Given records:
↓
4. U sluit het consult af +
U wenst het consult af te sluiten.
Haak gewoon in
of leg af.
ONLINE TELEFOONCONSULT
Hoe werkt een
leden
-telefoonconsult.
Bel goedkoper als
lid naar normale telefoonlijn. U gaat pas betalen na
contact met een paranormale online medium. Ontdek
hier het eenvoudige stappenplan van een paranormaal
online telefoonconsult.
↑
↓
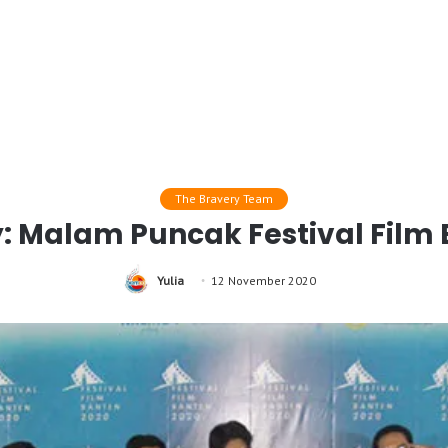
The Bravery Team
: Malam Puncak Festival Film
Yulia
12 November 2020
↑
Activity: In the material above, transcribe exactly the lines beginning at the one with "Haak gewoon in" and ending at the one with "online telefoonconsult.", both included.

Exercise solution:
Haak gewoon in
of leg af.
ONLINE TELEFOONCONSULT
Hoe werkt een
leden
-telefoonconsult.
Bel goedkoper als
lid naar normale telefoonlijn. U gaat pas betalen na
contact met een paranormale online medium. Ontdek
hier het eenvoudige stappenplan van een paranormaal
online telefoonconsult.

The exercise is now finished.